Collection entries
+===+

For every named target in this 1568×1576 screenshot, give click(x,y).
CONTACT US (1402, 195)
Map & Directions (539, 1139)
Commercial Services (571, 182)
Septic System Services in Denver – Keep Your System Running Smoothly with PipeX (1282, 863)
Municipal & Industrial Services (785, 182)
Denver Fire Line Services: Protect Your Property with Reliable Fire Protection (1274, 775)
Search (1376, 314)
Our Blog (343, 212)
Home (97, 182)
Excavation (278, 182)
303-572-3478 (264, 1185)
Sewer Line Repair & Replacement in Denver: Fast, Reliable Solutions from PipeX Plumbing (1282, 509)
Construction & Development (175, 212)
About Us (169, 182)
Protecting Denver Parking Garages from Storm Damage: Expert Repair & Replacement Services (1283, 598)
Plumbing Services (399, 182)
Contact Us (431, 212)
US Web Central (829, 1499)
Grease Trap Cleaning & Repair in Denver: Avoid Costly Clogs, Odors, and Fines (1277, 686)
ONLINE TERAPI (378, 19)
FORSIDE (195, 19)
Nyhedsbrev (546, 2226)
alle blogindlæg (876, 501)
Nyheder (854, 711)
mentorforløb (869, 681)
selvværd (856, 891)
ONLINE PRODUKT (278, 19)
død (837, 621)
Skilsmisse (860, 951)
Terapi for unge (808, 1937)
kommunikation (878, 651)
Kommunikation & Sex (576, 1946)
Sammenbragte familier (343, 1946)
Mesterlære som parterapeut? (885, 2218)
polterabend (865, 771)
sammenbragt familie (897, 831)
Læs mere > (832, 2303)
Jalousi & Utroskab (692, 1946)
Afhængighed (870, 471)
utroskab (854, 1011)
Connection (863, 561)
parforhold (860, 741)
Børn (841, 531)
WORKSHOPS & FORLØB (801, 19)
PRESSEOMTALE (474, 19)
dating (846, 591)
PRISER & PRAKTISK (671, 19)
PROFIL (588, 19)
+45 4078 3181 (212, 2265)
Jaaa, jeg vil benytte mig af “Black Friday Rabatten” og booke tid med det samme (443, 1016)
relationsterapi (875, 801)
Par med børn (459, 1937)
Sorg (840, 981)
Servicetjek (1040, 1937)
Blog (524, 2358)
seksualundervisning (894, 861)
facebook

+===+

§ REQUIRED WORK:
What you return must be an exact retyping of the lines above starting at the line with "Denver Fire Line" and ending at the line with "Sewer Line Repair", and nothing besides.

§ RESPONSE TO THE EXERCISE:
Denver Fire Line Services: Protect Your Property with Reliable Fire Protection (1274, 775)
Search (1376, 314)
Our Blog (343, 212)
Home (97, 182)
Excavation (278, 182)
303-572-3478 (264, 1185)
Sewer Line Repair & Replacement in Denver: Fast, Reliable Solutions from PipeX Plumbing (1282, 509)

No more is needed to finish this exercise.